Don’t expect silence. A Lhasa Apso that never barks isn’t a Lhasa Apso. Your goal is management, not elimination. Accept some noise as part of the deal and focus your energy on the genuinely excessive stuff.

Don’t ignore anxiety-driven barking. If your Lhasa is clearly stressed (shaking, panting, pacing alongside the barking), ignoring it won’t make it go away. Work on desensitisation or talk to your vet about anxiety management options.

When to get professional help

If the barking is reactive, severe, or clearly linked to anxiety that isn’t improving with your efforts, a qualified behaviourist is worth the investment. They can identify fear-based triggers and create a plan tailored to your dog.

Your vet should also be involved if barking suddenly increases without obvious cause. In older Lhasas especially, changes in barking patterns can indicate pain, hearing loss, or cognitive decline. If you’re unsure, consult your vet.

FAQ

How much barking is normal for a Lhasa Apso?

Some alert barking throughout the day is completely normal. If your Lhasa barks to warn you about something and then settles, that’s standard guard dog behaviour. Continuous, unprovoked barking that goes on for extended periods is excessive and worth addressing.

Can you train a Lhasa Apso not to bark at all?

No, and you shouldn’t try. Barking is natural communication for dogs, and for Lhasas it’s deeply bred into them. Teaching “quiet” is realistic. Teaching “never bark” is fighting centuries of genetics and isn’t fair to your dog.

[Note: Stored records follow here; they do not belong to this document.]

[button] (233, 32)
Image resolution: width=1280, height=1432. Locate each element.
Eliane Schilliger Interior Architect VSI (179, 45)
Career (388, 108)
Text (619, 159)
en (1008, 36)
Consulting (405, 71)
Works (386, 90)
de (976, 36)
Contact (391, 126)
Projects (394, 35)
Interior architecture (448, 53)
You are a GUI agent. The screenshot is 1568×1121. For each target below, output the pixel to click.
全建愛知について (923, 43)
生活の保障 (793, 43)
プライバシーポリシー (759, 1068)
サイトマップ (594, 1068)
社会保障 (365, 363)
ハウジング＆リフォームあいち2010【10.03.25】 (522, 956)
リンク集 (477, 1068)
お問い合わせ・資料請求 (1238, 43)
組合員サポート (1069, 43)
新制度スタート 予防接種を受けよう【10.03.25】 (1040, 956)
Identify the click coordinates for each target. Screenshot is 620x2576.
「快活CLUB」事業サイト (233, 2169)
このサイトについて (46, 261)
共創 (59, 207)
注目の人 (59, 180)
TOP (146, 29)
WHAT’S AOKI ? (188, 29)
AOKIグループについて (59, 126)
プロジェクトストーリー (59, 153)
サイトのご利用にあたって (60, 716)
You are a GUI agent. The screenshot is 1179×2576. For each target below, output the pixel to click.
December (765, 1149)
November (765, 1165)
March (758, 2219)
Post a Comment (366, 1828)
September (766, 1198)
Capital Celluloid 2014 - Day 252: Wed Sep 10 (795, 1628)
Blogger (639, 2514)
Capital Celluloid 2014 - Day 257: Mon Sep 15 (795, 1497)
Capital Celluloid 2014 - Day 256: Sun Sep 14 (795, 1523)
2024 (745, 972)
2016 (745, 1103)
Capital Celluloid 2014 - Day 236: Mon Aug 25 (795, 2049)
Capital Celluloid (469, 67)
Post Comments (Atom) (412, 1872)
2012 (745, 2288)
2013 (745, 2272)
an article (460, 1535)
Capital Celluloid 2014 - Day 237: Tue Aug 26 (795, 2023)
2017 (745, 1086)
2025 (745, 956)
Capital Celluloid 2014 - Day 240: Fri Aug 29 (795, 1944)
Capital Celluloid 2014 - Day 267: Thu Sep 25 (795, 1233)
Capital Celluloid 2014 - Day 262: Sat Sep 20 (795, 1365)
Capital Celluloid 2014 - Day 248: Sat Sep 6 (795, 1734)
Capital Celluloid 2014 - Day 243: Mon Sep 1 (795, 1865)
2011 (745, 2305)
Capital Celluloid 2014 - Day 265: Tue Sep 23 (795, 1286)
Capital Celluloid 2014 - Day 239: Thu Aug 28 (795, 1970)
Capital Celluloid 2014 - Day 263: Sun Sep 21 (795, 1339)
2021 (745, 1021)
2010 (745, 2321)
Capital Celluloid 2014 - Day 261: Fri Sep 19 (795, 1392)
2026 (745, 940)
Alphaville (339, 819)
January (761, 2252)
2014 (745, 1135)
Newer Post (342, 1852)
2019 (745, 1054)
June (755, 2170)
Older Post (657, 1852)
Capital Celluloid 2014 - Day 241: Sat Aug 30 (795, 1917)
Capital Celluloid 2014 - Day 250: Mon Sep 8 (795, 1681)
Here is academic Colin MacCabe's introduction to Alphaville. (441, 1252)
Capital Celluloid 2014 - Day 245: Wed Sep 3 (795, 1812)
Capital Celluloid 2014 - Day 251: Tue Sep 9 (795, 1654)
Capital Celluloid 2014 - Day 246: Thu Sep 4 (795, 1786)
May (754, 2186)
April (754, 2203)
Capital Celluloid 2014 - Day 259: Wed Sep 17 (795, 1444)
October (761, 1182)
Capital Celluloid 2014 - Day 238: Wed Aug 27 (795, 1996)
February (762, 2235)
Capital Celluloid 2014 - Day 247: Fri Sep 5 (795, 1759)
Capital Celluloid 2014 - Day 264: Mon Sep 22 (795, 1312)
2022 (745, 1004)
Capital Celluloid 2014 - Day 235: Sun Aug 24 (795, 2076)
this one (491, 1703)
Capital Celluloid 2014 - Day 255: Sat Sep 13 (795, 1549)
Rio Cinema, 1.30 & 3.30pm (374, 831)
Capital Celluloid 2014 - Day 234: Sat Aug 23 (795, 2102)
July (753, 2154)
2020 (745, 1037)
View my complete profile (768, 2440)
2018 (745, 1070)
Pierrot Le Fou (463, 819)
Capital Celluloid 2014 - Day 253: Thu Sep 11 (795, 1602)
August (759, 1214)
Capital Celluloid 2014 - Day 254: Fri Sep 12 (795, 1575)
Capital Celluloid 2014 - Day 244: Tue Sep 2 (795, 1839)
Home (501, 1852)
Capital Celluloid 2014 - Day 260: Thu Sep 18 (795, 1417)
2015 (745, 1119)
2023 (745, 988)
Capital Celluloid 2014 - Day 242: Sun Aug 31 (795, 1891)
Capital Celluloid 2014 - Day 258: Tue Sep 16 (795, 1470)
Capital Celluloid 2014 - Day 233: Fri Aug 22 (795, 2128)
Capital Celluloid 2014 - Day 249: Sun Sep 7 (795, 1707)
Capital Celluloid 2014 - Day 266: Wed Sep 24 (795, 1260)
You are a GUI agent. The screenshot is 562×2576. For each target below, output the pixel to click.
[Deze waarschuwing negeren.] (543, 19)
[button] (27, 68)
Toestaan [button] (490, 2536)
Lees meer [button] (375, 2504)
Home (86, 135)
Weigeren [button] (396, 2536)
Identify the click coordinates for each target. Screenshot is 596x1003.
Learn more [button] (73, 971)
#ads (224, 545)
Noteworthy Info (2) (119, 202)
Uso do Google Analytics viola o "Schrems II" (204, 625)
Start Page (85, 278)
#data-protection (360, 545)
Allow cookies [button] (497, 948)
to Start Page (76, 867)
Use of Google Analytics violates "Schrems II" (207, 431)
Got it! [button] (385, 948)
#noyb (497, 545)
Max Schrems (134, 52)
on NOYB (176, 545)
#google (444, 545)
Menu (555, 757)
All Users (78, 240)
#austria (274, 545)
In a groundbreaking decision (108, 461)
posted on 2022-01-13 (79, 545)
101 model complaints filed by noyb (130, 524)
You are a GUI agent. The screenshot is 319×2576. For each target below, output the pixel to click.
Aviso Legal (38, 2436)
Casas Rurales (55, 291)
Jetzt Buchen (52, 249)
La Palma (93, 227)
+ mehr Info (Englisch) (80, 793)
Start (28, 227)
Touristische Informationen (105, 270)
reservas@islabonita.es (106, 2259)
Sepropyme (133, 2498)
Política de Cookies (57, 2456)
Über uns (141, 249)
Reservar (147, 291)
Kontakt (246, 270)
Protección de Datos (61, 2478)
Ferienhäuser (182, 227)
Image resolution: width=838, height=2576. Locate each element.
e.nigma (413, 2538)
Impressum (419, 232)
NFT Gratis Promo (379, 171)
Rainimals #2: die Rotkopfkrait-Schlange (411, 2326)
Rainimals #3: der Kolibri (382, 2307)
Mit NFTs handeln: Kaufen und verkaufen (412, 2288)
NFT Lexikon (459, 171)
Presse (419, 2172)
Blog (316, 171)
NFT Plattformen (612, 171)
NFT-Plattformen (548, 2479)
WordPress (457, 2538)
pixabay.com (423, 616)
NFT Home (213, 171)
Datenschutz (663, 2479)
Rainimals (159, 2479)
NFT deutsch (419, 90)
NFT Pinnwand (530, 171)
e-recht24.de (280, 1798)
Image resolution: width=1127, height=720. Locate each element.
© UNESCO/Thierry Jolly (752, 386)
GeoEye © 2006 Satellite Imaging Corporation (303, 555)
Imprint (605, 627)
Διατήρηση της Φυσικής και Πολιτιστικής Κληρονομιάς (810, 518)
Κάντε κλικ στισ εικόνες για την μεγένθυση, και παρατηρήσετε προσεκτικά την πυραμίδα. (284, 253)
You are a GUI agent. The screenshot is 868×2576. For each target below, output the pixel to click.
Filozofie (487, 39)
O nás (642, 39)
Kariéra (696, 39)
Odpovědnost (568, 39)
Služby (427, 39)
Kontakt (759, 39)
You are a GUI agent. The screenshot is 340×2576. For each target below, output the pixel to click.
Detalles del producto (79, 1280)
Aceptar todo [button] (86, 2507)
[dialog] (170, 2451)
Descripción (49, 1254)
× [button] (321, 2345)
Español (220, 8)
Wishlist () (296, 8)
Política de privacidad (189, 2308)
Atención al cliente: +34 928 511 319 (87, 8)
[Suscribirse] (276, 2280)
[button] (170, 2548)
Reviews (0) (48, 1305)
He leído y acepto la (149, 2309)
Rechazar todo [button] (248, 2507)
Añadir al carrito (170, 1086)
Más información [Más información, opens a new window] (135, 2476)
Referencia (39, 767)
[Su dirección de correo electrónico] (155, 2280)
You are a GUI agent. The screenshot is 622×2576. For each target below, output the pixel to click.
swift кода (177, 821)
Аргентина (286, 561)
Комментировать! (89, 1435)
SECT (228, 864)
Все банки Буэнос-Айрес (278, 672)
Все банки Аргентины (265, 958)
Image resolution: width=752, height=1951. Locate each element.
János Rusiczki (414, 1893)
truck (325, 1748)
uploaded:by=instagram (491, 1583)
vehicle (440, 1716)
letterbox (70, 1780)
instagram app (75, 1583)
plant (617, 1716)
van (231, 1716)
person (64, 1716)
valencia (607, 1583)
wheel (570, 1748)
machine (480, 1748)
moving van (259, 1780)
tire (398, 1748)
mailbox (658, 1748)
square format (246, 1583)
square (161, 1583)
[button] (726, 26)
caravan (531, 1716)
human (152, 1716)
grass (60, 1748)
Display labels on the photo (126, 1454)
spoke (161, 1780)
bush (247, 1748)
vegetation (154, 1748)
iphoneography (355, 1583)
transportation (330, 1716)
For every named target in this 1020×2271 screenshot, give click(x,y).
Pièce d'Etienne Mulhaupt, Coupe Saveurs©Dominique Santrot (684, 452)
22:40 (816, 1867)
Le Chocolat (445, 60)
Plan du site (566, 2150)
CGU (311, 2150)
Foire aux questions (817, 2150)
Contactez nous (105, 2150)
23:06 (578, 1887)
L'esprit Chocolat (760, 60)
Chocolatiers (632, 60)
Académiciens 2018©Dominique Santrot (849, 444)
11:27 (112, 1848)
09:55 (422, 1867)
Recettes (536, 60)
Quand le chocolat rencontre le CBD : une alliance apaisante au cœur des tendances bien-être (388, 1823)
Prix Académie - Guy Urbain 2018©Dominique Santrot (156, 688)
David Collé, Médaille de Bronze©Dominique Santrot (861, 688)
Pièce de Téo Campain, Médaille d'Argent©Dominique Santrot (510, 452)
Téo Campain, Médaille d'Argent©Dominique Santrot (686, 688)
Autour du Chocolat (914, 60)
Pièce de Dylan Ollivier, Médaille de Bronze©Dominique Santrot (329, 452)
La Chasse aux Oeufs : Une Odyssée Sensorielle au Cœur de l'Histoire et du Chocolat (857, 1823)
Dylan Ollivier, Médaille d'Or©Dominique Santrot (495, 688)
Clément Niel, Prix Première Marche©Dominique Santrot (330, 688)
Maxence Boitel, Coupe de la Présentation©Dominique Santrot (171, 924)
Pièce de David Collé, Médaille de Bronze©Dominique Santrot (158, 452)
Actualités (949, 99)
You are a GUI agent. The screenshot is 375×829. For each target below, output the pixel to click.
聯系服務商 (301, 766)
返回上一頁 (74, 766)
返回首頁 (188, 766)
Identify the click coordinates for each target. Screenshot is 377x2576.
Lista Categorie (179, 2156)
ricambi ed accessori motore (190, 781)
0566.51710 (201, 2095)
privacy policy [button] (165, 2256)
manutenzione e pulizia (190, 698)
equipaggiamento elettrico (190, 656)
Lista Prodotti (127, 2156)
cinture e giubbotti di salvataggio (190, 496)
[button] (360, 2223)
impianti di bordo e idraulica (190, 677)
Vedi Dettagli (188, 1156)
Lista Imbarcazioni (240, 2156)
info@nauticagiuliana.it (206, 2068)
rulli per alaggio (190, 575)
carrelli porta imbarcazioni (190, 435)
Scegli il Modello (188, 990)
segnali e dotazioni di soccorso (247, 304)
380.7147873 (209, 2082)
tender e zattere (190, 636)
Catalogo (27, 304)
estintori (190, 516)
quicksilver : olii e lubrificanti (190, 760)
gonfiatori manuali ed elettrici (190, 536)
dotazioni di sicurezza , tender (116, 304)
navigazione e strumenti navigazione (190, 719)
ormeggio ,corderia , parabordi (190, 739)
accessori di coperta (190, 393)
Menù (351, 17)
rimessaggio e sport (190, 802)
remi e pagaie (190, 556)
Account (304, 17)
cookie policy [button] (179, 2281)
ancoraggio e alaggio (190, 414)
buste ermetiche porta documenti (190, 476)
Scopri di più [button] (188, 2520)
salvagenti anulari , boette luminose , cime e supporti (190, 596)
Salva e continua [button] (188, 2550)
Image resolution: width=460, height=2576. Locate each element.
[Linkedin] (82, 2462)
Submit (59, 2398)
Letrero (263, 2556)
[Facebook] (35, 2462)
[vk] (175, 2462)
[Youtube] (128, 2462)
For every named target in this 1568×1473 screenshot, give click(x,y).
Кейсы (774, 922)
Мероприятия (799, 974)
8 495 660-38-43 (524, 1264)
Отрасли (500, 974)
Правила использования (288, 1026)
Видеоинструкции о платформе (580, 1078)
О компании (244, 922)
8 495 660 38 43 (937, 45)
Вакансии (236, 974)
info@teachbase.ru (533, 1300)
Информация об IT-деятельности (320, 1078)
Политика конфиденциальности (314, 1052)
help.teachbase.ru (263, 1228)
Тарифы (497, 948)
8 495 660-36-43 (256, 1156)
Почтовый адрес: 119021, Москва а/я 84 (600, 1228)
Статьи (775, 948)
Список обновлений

Why does my Lhasa Apso bark at night?

Nighttime barking is usually alert-based (they’re hearing sounds you can’t), anxiety-related, or because they haven’t been tired out enough during the day. Proper daily exercise, a comfortable sleep space, and checking with your vet to rule out health issues should be your first steps.

Are bark collars okay for Lhasa Apsos?

We’d say no. Bark collars (shock, citronella, or ultrasonic) don’t address why your Lhasa is barking. They just punish the symptom. This can increase anxiety and create new behavioural problems. Positive reinforcement training, environmental management, and adequate exercise are more effective and don’t damage your dog’s trust.

Poppy will never be a quiet dog, and we wouldn’t want her to be. Her barking is part of who she is. But with patience, the right approach, and a decent pair of earplugs for particularly enthusiastic afternoons, you can enjoy that protective instinct without losing your mind. Accept the breed, manage the excess, and you’ll end up with one of the most rewarding little companions going. Now, if you’ll excuse us, there’s apparently a squirrel outside that needs announcing.

Important information

Information provided by LhasaLife should not be taken as professional veterinary advice or clinical advice. It is important to consult a licensed veterinarian for any health concerns or issues with your pet. The content of the article Lhasa Apso Barking: Why They Do It and How to Manage It should not be used as a substitute for veterinary care, or treatment advice for you or your pet, and any reliance on this information is solely at your own risk.